Onze jours après le début des poursuites à l'encontre du patron du reseignement intérieur, les juges en charge de l'affaire ont décidé de ne pas mettre en examen M. Péchenard.

Vendredi, Frédéric Péchenard avait rendez-vous avec le juge. Ce dernier a estimé qu'il n'y avait pas de charges qui péseraient contre lui, comme l'a indiqué Me Lehman, l'avocat du concerné.

"M. Péchenard a été entendu par les juges en qualité de témoin assisté, il est toujours témoin assisté et n'a donc pas été mis en examen", a également déclaré Me Hervé Lehman.

Les juges Sylvia Zimmermann et Alain Nguyen The cherchent à établir les responsabilités dans une enquête à l'été 2010 de la Direction centrale du renseignement intérieur (DCRI), comprenant l'analyse de factures téléphoniques détaillées ("fadettes") du journaliste du Monde Gérard Davet, dans le but d'identifier les sources du quotidien dans l'affaire Woerth-Bettencourt. Le Monde venait de révéler le contenu des déclarations à la police de Patrice de Maistre, le gestionnaire de fortune de Liliane Bettencourt, qui y mettait en difficulté Eric Woerth, ministre de Nicolas Sarkozy.
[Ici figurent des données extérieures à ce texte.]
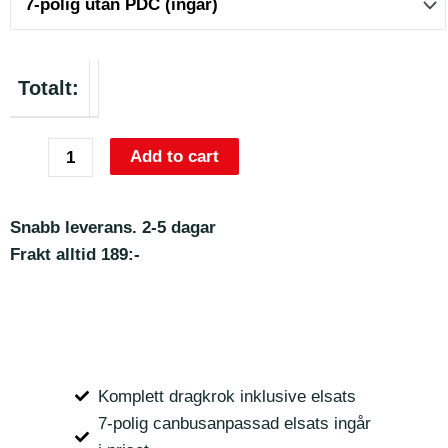
Totalt:
Add to cart
Snabb leverans. 2-5 dagar
Frakt alltid 189:-
Komplett dragkrok inklusive elsats
7-polig canbusanpassad elsats ingår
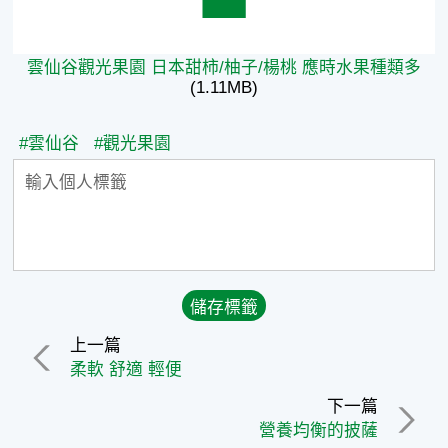
雲仙谷觀光果園 日本甜柿/柚子/楊桃 應時水果種類多
(1.11MB)
#雲仙谷
#觀光果園
上一篇
柔軟 舒適 輕便
下一篇
營養均衡的披薩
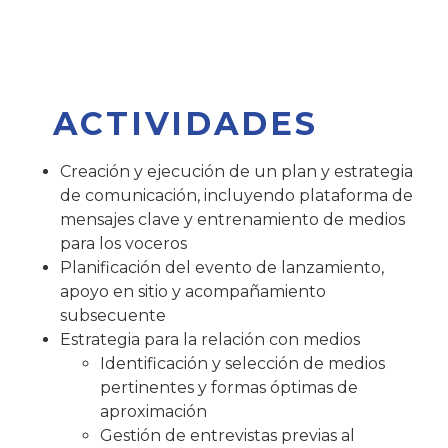
ACTIVIDADES
Creación y ejecución de un plan y estrategia
de comunicación, incluyendo plataforma de
mensajes clave y entrenamiento de medios
para los voceros
Planificación del evento de lanzamiento,
apoyo en sitio y acompañamiento
subsecuente
Estrategia para la relación con medios
Identificación y selección de medios
pertinentes y formas óptimas de
aproximación
Gestión de entrevistas previas al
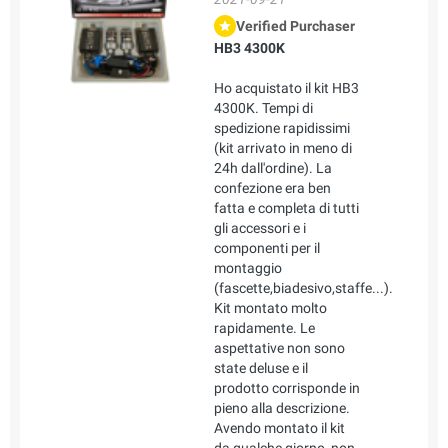
Verified Purchaser
HB3 4300K
Ho acquistato il kit HB3
4300K. Tempi di
spedizione rapidissimi
(kit arrivato in meno di
24h dall'ordine). La
confezione era ben
fatta e completa di tutti
gli accessori e i
componenti per il
montaggio
(fascette,biadesivo,staffe...).
Kit montato molto
rapidamente. Le
aspettative non sono
state deluse e il
prodotto corrisponde in
pieno alla descrizione.
Avendo montato il kit
da qualche giorno, non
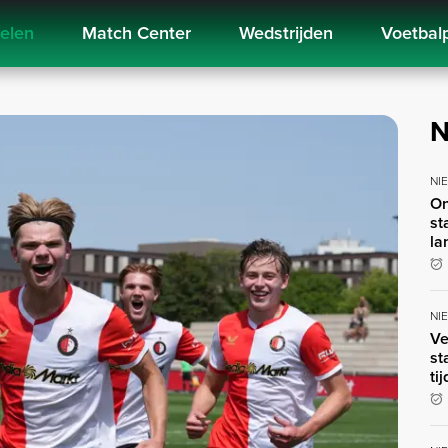
kelen
Match Center
Wedstrijden
Voetbal
N
NI
On
st
la
NI
Ve
st
ti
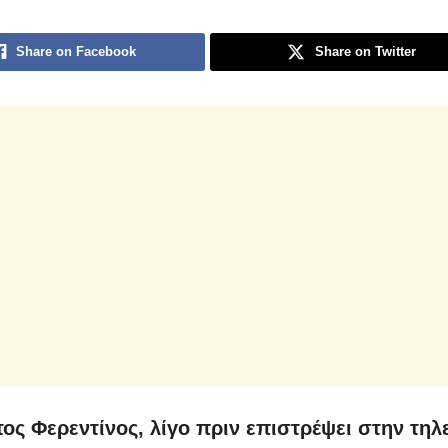
Share on Facebook
Share on Twitter
ος Φερεντίνος, λίγο πριν επιστρέψει στην τη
Lors de son audition, M. Péchenard "a confirmé aux juges ce qu'il a toujours dit, c'est-à-dire qu'il avait demandé à la DCRI d'identifier le haut fonctionnaire qui avait trahi le secret professionnel", a déclaré Me Lehman. L'avocat a précisé que son client avait fait "de son propre chef" cette demande à la DCRI. "Personne ne lui a demandé de faire quelque enquête que ce soit", a-t-il dit.
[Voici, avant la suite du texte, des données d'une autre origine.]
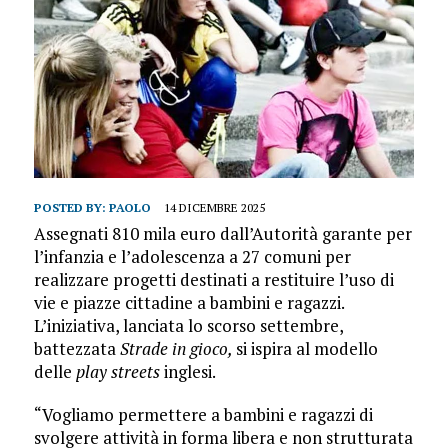
POSTED BY:
PAOLO
14 DICEMBRE 2025
Assegnati 810 mila euro dall’Autorità garante per
l’infanzia e l’adolescenza a 27 comuni per
realizzare progetti destinati a restituire l’uso di
vie e piazze cittadine a bambini e ragazzi.
L’iniziativa, lanciata lo scorso settembre,
battezzata
Strade in gioco,
si ispira al modello
delle
play streets
inglesi.
“Vogliamo permettere a bambini e ragazzi di
svolgere attività in forma libera e non strutturata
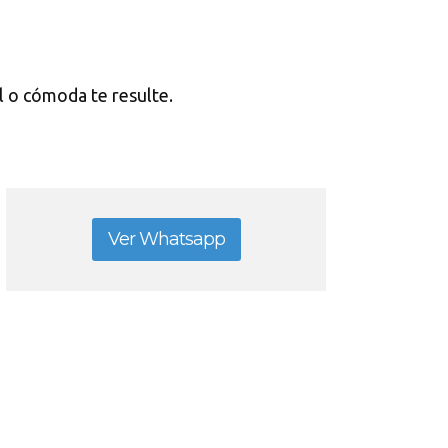
il o cómoda te resulte.
Ver Whatsapp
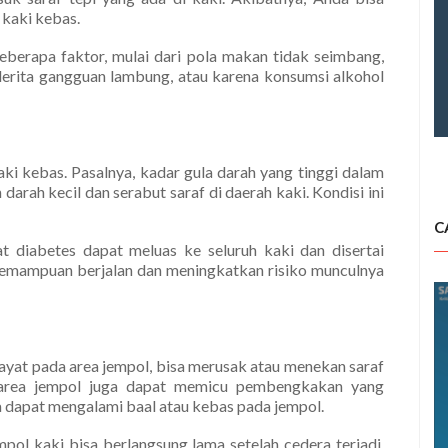
kaki kebas.
berapa faktor, mulai dari pola makan tidak seimbang,
derita gangguan lambung, atau karena konsumsi alkohol
ki kebas. Pasalnya, kadar gula darah yang tinggi dalam
rah kecil dan serabut saraf di daerah kaki. Kondisi ini
C
at diabetes dapat meluas ke seluruh kaki dan disertai
kemampuan berjalan dan meningkatkan risiko munculnya
a sayat pada area jempol, bisa merusak atau menekan saraf
ada area jempol juga dapat memicu pembengkakan yang
 dapat mengalami baal atau kebas pada jempol.
pol kaki bisa berlangsung lama setelah cedera terjadi,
Le statut de témoin assisté est intermédiaire entre celui de simple témoin et celui de mis en examen. Il peut évoluer en fonction des éléments dont dispose la justice et permet d'avoir accès au dossier.

Pas d'instruction pour mener l'enquête

Interrogé pour savoir si M. Péchenard avait donné des consignes sur la méthode à utiliser, Me Lehman a répondu: "D'une manière générale, quand le directeur de la police demande de faire une enquête, il ne donne pas d'instruction sur la manière de faire l'enquête et il part du principe que l'enquête sera faite de manière légale", a-t-il poursuivi.

Le candidat socialiste à la présidentielle François Hollande a demandé le départ de MM. Squarcini et Péchenard, deux proches de Nicolas Sarkozy, en dénonçant "une espèce de laxisme au sommet de l'Etat". Des départs que Claude Guéant a catégoriquement écartés.